The High Court of Punjab and Haryana on Tuesday directed the governments of Punjab, Haryana and Chandigarh to decide the issue of linking Aadhaar cards with property Documents/Transactions, as urged by the Petitioner, within a month.
The Petitioner-Advocate, Nikhil Saraf, had persuaded the government various times in this regard but, in vain. Accordingly, the bench of Acting Chief Justice Rajiv Sharma and Justice H. S. Sidhu said,
"the Petitioner has already made four representations for redressal of his grievances to the Chief Ministers of the States of Punjab and Haryana as well as to the Administrator of the U.T., Chandigarh and Union of India…
Consequently, the Chief Secretary to the State of Punjab, Chief Secretary to the State of Haryana, Advisor to the Chandigarh Administration as well as Secretary, Ministry of Home Affairs, Government of India, are directed to decide the aforesaid representations by passing a speaking/detailed order within a period of one month".

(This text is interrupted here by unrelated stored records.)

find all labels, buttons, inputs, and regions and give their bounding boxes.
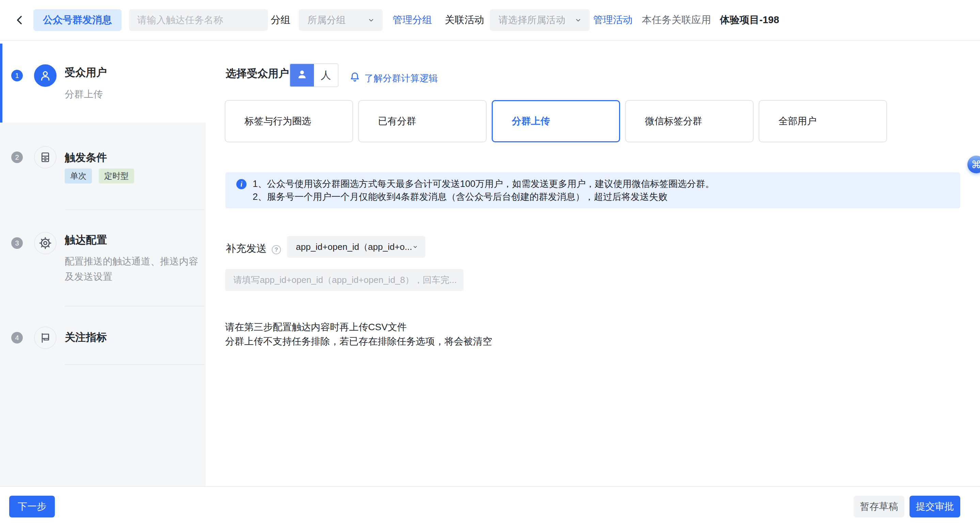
- gear-icon: [34, 232, 57, 254]
- upload-hint-line-2: 分群上传不支持任务排除，若已存在排除任务选项，将会被清空: [225, 335, 492, 348]
- active-step-indicator: [0, 44, 2, 122]
- step-item-metrics[interactable]: 4 关注指标: [0, 306, 206, 364]
- page: 公众号群发消息 分组 所属分组 管理分组 关联活动 请选择所属活动 管理活动 本…: [0, 0, 980, 527]
- segment-logic-link[interactable]: 了解分群计算逻辑: [364, 72, 438, 84]
- tab-tag-behavior[interactable]: 标签与行为圈选: [225, 100, 353, 142]
- activity-label: 关联活动: [445, 13, 484, 27]
- step-3-number: 3: [11, 237, 23, 249]
- main-content: 选择受众用户 人 了解分群计算逻辑 标签与行为圈选 已有分群 分群上传 微信标签…: [206, 41, 980, 486]
- step-1-title: 受众用户: [65, 65, 107, 80]
- group-label: 分组: [271, 13, 290, 27]
- step-1-number: 1: [11, 70, 23, 81]
- group-select-placeholder: 所属分组: [307, 14, 345, 27]
- step-4-number: 4: [11, 332, 23, 343]
- supplement-id-type-value: app_id+open_id（app_id+o...: [296, 241, 412, 253]
- step-2-number: 2: [11, 151, 23, 163]
- linked-app-value: 体验项目-198: [720, 13, 779, 27]
- chevron-down-icon: [367, 16, 375, 24]
- back-icon[interactable]: [13, 13, 27, 27]
- group-select[interactable]: 所属分组: [299, 9, 383, 31]
- tab-wechat-tag-segment[interactable]: 微信标签分群: [625, 100, 754, 142]
- supplement-send-label: 补充发送: [226, 242, 267, 256]
- notice-line-2: 2、服务号一个用户一个月仅能收到4条群发消息（含公众号后台创建的群发消息），超过…: [253, 190, 667, 203]
- openid-input-placeholder: 请填写app_id+open_id（app_id+open_id_8），回车完.…: [233, 274, 457, 286]
- trigger-tags: 单次 定时型: [65, 168, 134, 184]
- unit-person-toggle[interactable]: 人: [314, 64, 338, 86]
- next-step-button[interactable]: 下一步: [9, 496, 55, 517]
- notice-line-1: 1、公众号使用该分群圈选方式每天最多合计可发送100万用户，如需发送更多用户，建…: [253, 178, 714, 190]
- step-1-subtitle: 分群上传: [65, 88, 103, 101]
- person-toggle-selected[interactable]: [290, 64, 314, 86]
- manage-group-link[interactable]: 管理分组: [393, 13, 432, 27]
- chevron-down-icon: [574, 16, 582, 24]
- audience-unit-toggle: 人: [290, 63, 339, 87]
- bell-icon[interactable]: [349, 71, 361, 83]
- tag-single: 单次: [65, 168, 92, 184]
- sidebar-divider: [65, 364, 204, 365]
- manage-activity-link[interactable]: 管理活动: [593, 13, 633, 27]
- section-title: 选择受众用户: [226, 67, 289, 81]
- step-2-title: 触发条件: [65, 151, 107, 165]
- step-item-audience[interactable]: 1 受众用户 分群上传: [0, 41, 206, 122]
- notice-banner: i 1、公众号使用该分群圈选方式每天最多合计可发送100万用户，如需发送更多用户…: [226, 172, 960, 208]
- steps-sidebar: 1 受众用户 分群上传 2 触发条件 单次 定时型 3 触达配置: [0, 41, 206, 486]
- step-3-description: 配置推送的触达通道、推送内容及发送设置: [65, 254, 201, 284]
- help-icon[interactable]: ?: [272, 245, 281, 254]
- step-4-title: 关注指标: [65, 330, 107, 344]
- tab-existing-segment[interactable]: 已有分群: [358, 100, 487, 142]
- footer-bar: 下一步 暂存草稿 提交审批: [0, 486, 980, 527]
- channel-type-badge: 公众号群发消息: [33, 9, 122, 31]
- info-icon: i: [236, 179, 247, 189]
- user-icon: [34, 64, 57, 87]
- tab-segment-upload-selected[interactable]: 分群上传: [492, 100, 620, 142]
- supplement-id-type-select[interactable]: app_id+open_id（app_id+o...: [287, 236, 425, 258]
- openid-input[interactable]: 请填写app_id+open_id（app_id+open_id_8），回车完.…: [225, 269, 463, 291]
- linked-app-label: 本任务关联应用: [642, 13, 711, 27]
- tab-all-users[interactable]: 全部用户: [759, 100, 887, 142]
- flag-icon: [34, 327, 57, 349]
- save-draft-button[interactable]: 暂存草稿: [854, 496, 904, 517]
- task-name-input[interactable]: [129, 9, 268, 31]
- top-bar: 公众号群发消息 分组 所属分组 管理分组 关联活动 请选择所属活动 管理活动 本…: [0, 0, 980, 41]
- activity-select-placeholder: 请选择所属活动: [498, 14, 565, 27]
- document-icon: [34, 146, 57, 168]
- activity-select[interactable]: 请选择所属活动: [490, 9, 590, 31]
- submit-approval-button[interactable]: 提交审批: [910, 496, 960, 517]
- person-icon: [296, 68, 308, 83]
- step-item-trigger[interactable]: 2 触发条件 单次 定时型: [0, 122, 206, 210]
- tag-timed: 定时型: [99, 168, 134, 184]
- step-item-reach-config[interactable]: 3 触达配置 配置推送的触达通道、推送内容及发送设置: [0, 210, 206, 306]
- chevron-down-icon: [412, 242, 418, 251]
- step-3-title: 触达配置: [65, 233, 107, 247]
- upload-hint-line-1: 请在第三步配置触达内容时再上传CSV文件: [225, 321, 407, 333]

The Petitioner had made the aforementioned representations stating that the Benami Transactions (Prohibition) Act, 1988, which was passed with aim of "rooting out" corruption, the source of black money and benami transactions, and increasing accountability and controlling the "unnatural hike" in property prices, had failed its purpose; and linking Aadhar card with property transactions would help in achieving this objective by identifying benami transactions. In this regard he explained,
"Black money holders would be forced to declare their unaudited immovable properties and it will take years to generate that amount of benami property again.

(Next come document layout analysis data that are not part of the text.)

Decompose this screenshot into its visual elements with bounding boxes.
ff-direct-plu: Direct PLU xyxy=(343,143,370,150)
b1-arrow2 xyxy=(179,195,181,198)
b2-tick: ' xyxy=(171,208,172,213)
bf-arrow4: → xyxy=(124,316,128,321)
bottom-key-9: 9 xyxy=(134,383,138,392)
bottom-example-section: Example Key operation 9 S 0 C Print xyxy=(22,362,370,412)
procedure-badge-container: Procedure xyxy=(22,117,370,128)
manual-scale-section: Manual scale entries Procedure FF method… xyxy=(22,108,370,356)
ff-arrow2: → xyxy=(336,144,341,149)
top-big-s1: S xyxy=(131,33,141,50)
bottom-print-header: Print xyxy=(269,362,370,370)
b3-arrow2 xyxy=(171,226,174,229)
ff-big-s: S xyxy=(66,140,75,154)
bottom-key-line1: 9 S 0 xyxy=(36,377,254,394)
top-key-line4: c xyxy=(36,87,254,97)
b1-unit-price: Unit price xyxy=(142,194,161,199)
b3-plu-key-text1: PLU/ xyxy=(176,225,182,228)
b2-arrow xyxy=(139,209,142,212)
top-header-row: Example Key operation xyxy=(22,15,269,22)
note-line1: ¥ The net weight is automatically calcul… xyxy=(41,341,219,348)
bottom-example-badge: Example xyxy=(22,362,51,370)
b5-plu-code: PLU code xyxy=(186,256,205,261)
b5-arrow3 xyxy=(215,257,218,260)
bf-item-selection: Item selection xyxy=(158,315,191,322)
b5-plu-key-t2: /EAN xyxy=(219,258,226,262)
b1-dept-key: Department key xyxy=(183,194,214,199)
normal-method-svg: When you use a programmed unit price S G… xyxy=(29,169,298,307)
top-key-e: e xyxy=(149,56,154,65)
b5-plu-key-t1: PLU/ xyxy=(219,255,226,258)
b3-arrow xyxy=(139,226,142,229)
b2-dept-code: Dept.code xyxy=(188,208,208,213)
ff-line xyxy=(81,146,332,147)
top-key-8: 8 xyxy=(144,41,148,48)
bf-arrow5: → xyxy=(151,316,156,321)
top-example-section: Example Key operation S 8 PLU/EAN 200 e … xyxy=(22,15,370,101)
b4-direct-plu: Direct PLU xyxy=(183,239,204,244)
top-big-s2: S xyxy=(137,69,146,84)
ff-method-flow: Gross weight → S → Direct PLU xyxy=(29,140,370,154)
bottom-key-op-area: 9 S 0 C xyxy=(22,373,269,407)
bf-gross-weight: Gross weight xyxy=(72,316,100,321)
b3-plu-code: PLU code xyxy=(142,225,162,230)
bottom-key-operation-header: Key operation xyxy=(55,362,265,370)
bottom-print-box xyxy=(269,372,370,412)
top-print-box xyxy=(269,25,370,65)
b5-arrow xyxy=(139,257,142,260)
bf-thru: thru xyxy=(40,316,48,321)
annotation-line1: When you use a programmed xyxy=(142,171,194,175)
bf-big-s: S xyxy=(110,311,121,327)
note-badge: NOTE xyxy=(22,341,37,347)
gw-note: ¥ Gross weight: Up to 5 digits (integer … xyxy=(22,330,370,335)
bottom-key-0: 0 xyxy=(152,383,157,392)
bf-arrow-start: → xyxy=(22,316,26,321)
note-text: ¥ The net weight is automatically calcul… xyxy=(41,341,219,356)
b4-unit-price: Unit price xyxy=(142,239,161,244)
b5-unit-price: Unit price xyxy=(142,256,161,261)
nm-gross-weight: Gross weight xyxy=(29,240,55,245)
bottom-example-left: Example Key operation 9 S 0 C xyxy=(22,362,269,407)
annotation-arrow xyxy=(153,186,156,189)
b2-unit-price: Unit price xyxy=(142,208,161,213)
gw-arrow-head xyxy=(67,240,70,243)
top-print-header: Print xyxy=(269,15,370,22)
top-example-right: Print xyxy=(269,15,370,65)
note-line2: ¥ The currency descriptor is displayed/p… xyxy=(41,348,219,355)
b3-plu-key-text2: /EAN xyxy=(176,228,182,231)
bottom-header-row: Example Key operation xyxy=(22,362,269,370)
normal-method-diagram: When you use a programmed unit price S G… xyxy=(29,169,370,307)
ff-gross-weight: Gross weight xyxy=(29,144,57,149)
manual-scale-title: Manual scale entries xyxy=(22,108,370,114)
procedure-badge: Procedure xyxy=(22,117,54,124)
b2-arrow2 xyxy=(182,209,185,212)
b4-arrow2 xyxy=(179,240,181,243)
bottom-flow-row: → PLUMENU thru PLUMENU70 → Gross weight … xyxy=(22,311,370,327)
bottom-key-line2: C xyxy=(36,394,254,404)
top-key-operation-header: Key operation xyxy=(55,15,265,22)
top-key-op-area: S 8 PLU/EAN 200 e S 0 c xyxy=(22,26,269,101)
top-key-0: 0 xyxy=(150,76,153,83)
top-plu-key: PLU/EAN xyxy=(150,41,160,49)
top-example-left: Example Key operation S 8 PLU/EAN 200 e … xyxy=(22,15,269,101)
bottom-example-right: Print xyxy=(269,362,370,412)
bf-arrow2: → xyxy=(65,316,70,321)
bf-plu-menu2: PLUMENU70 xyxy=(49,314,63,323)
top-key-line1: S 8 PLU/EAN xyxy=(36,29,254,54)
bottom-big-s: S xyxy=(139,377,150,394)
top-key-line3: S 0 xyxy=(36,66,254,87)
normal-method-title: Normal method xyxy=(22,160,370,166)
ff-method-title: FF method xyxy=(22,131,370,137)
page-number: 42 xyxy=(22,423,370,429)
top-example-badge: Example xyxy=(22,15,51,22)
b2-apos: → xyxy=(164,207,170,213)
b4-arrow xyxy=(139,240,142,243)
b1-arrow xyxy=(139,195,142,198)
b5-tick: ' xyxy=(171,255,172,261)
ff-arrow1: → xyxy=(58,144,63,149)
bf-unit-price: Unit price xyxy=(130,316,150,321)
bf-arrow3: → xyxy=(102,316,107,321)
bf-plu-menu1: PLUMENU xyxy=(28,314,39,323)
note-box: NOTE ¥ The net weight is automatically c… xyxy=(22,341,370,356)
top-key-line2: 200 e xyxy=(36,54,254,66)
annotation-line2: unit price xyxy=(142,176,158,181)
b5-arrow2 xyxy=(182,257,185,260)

The main advantage of this strategy is that the tax authorities will get details about 'legal owners' immediately. Several historical property deals might have happened in fictitious names and they will get stuck immediately.
Once the Aadhaar linkage happens, tax authorities can approach the 'legal owners' and it can be treated as benami property if the 'legal owners' are unaware or denies knowledge of the ownership'. Even if the 'legal owner' takes onus and claims that it is his property, he needs to show the 'source of income' for buying that property".

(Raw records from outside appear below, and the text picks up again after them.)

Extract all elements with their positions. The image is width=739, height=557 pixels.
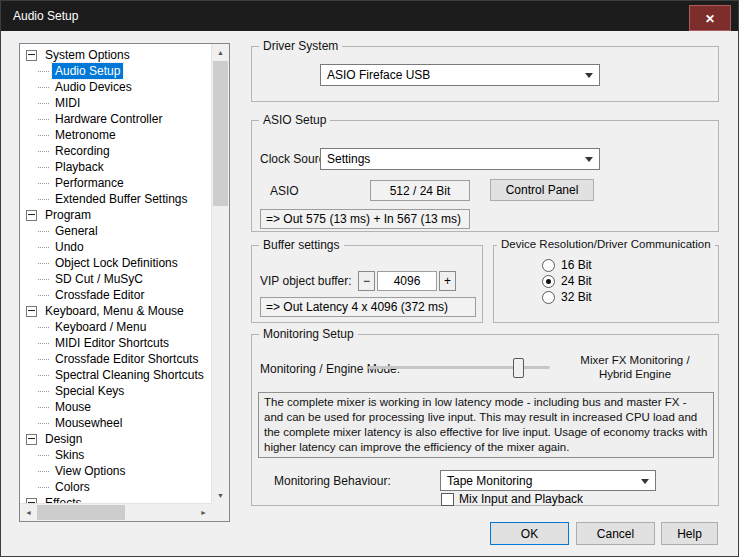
tree-item-label: Recording	[52, 143, 113, 159]
tree-connector	[38, 455, 49, 456]
tree-item-sd-cut-musyc[interactable]: SD Cut / MuSyC	[20, 271, 212, 287]
tree-item-crossfade-editor[interactable]: Crossfade Editor	[20, 287, 212, 303]
vip-buffer-label: VIP object buffer:	[260, 274, 352, 288]
checkbox-icon	[441, 493, 454, 506]
close-button[interactable]	[689, 5, 731, 31]
clock-source-select[interactable]: Settings	[320, 148, 600, 170]
tree-item-colors[interactable]: Colors	[20, 479, 212, 495]
horizontal-scroll-thumb[interactable]	[37, 505, 125, 520]
tree-connector	[38, 407, 49, 408]
radio-label: 16 Bit	[561, 258, 592, 272]
asio-buffer-display: 512 / 24 Bit	[370, 180, 470, 201]
tree-item-special-keys[interactable]: Special Keys	[20, 383, 212, 399]
tree-item-keyboard-menu-mouse[interactable]: Keyboard, Menu & Mouse	[20, 303, 212, 319]
vertical-scroll-thumb[interactable]	[213, 61, 228, 206]
slider-thumb[interactable]	[513, 358, 524, 378]
scroll-down-button[interactable]	[212, 487, 229, 504]
tree-connector	[38, 343, 49, 344]
tree-item-system-options[interactable]: System Options	[20, 47, 212, 63]
audio-setup-dialog: Audio Setup System OptionsAudio SetupAud…	[0, 0, 739, 557]
asio-setup-legend: ASIO Setup	[259, 113, 330, 127]
tree-vertical-scrollbar[interactable]	[211, 44, 229, 504]
tree-item-view-options[interactable]: View Options	[20, 463, 212, 479]
tree-item-program[interactable]: Program	[20, 207, 212, 223]
tree-item-midi[interactable]: MIDI	[20, 95, 212, 111]
tree-item-general[interactable]: General	[20, 223, 212, 239]
tree-item-metronome[interactable]: Metronome	[20, 127, 212, 143]
tree-item-mousewheel[interactable]: Mousewheel	[20, 415, 212, 431]
engine-mode-value: Mixer FX Monitoring / Hybrid Engine	[555, 353, 715, 381]
tree-item-crossfade-editor-shortcuts[interactable]: Crossfade Editor Shortcuts	[20, 351, 212, 367]
engine-mode-line2: Hybrid Engine	[555, 367, 715, 381]
collapse-icon[interactable]	[26, 434, 37, 445]
mix-input-playback-checkbox[interactable]: Mix Input and Playback	[441, 492, 583, 506]
scroll-right-button[interactable]	[195, 504, 212, 521]
tree-connector	[38, 375, 49, 376]
cancel-button[interactable]: Cancel	[576, 522, 655, 545]
tree-item-label: Keyboard / Menu	[52, 319, 149, 335]
tree-item-audio-devices[interactable]: Audio Devices	[20, 79, 212, 95]
buffer-settings-legend: Buffer settings	[259, 238, 344, 252]
tree-item-label: System Options	[42, 47, 133, 63]
tree-item-hardware-controller[interactable]: Hardware Controller	[20, 111, 212, 127]
help-button[interactable]: Help	[661, 522, 718, 545]
tree-horizontal-scrollbar[interactable]	[20, 503, 212, 521]
radio-24-bit[interactable]: 24 Bit	[542, 273, 592, 289]
clock-source-value: Settings	[327, 152, 370, 166]
tree-item-mouse[interactable]: Mouse	[20, 399, 212, 415]
plus-icon	[444, 274, 451, 288]
tree-item-label: Colors	[52, 479, 93, 495]
ok-label: OK	[521, 527, 538, 541]
driver-system-select[interactable]: ASIO Fireface USB	[320, 64, 600, 86]
tree-item-extended-buffer-settings[interactable]: Extended Buffer Settings	[20, 191, 212, 207]
tree-connector	[38, 263, 49, 264]
chevron-down-icon	[641, 479, 649, 484]
ok-button[interactable]: OK	[490, 522, 569, 545]
out-latency-value: => Out Latency 4 x 4096 (372 ms)	[266, 300, 448, 314]
tree-connector	[38, 359, 49, 360]
engine-mode-slider[interactable]	[368, 358, 550, 378]
monitoring-behaviour-value: Tape Monitoring	[447, 474, 532, 488]
collapse-icon[interactable]	[26, 50, 37, 61]
collapse-icon[interactable]	[26, 210, 37, 221]
cancel-label: Cancel	[597, 527, 634, 541]
radio-16-bit[interactable]: 16 Bit	[542, 257, 592, 273]
engine-mode-line1: Mixer FX Monitoring /	[555, 353, 715, 367]
vip-buffer-increase-button[interactable]	[439, 271, 456, 291]
tree-item-skins[interactable]: Skins	[20, 447, 212, 463]
asio-label: ASIO	[270, 184, 299, 198]
vip-buffer-input[interactable]: 4096	[377, 271, 437, 291]
tree-item-midi-editor-shortcuts[interactable]: MIDI Editor Shortcuts	[20, 335, 212, 351]
tree-item-recording[interactable]: Recording	[20, 143, 212, 159]
tree-item-undo[interactable]: Undo	[20, 239, 212, 255]
asio-latency-value: => Out 575 (13 ms) + In 567 (13 ms)	[266, 212, 461, 226]
arrow-right-icon	[200, 509, 207, 516]
radio-icon	[542, 259, 555, 272]
tree-item-audio-setup[interactable]: Audio Setup	[20, 63, 212, 79]
asio-setup-group: ASIO Setup Clock Source: Settings ASIO 5…	[251, 120, 719, 232]
tree-item-design[interactable]: Design	[20, 431, 212, 447]
tree-item-label: Playback	[52, 159, 107, 175]
tree-item-playback[interactable]: Playback	[20, 159, 212, 175]
tree-item-object-lock-definitions[interactable]: Object Lock Definitions	[20, 255, 212, 271]
control-panel-button[interactable]: Control Panel	[490, 179, 594, 201]
tree-item-performance[interactable]: Performance	[20, 175, 212, 191]
monitoring-behaviour-select[interactable]: Tape Monitoring	[440, 470, 656, 491]
tree-connector	[38, 71, 49, 72]
tree-item-keyboard-menu[interactable]: Keyboard / Menu	[20, 319, 212, 335]
device-resolution-legend: Device Resolution/Driver Communication	[497, 238, 715, 250]
arrow-up-icon	[217, 49, 224, 56]
scroll-up-button[interactable]	[212, 44, 229, 61]
radio-icon	[542, 275, 555, 288]
scroll-left-button[interactable]	[20, 504, 37, 521]
tree-item-spectral-cleaning-shortcuts[interactable]: Spectral Cleaning Shortcuts	[20, 367, 212, 383]
tree-item-label: Undo	[52, 239, 87, 255]
tree-item-label: MIDI	[52, 95, 83, 111]
radio-32-bit[interactable]: 32 Bit	[542, 289, 592, 305]
tree-connector	[38, 327, 49, 328]
vip-buffer-value: 4096	[394, 274, 421, 288]
vip-buffer-decrease-button[interactable]	[358, 271, 375, 291]
tree-item-label: Skins	[52, 447, 87, 463]
collapse-icon[interactable]	[26, 306, 37, 317]
tree-item-label: Audio Setup	[52, 63, 123, 79]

He submitted that such a process would also clean the country's electoral process which was predominated by black money and benami transactions.
Considerably, the Delhi High Court had also earlier issued notices in a similar matter (WP(C) 7566/2019) to the Central Government and the Government of Delhi and the matter is pending disposal.
As per the Petitioner, the aim with which Aadhar was introduced was well achieved in terms of targeted delivery of subsidies and a commensurate model in terms of property transactions would be in favour of achieving transparency.
"Aid being distributed to people through Govt schemes immediately noted a drop in persons applying for such aid. It was noticed that interested elements had earlier created fictitious persons and were taking aid on their behalf. With Aadhar coming, people were identifiable and as such person did not venture to come forth for availing the aid….The same can be done with regard to property," the Petitioner submitted.
The Petitioner went on to cite India's global ranking on various international indexes, including the Corruption Perception Index and said that India's "pathetic ranking" was fueled by corruption and benami transactions.
He asserted that benami transactions in high denomination currency were used in illegal activities such as terrorism, naxalism, separatism, radicalism, gambling, smuggling, money laundering, kidnapping, extortion, bribing and dowry, etc. and curbing such transactions would aid in taking down these crimes as well.
He further urged that curbing corruption will ensure protection of poor peoples' rights to life, shelter and peaceful sleep, guaranteed under Article 21 of the Constitution.
Stating that a substantial portion of black money was held in the form of gold, the Petitioner also prayed the court to take apposite steps to link movable property documents, alongside immovable property, with Aadhaar cards.
The Petitioner's case was presented by Advocates Pawan Kumar Mutneja, Ashwini Kumar Upadhyay and Viranjeet Singh Mahal.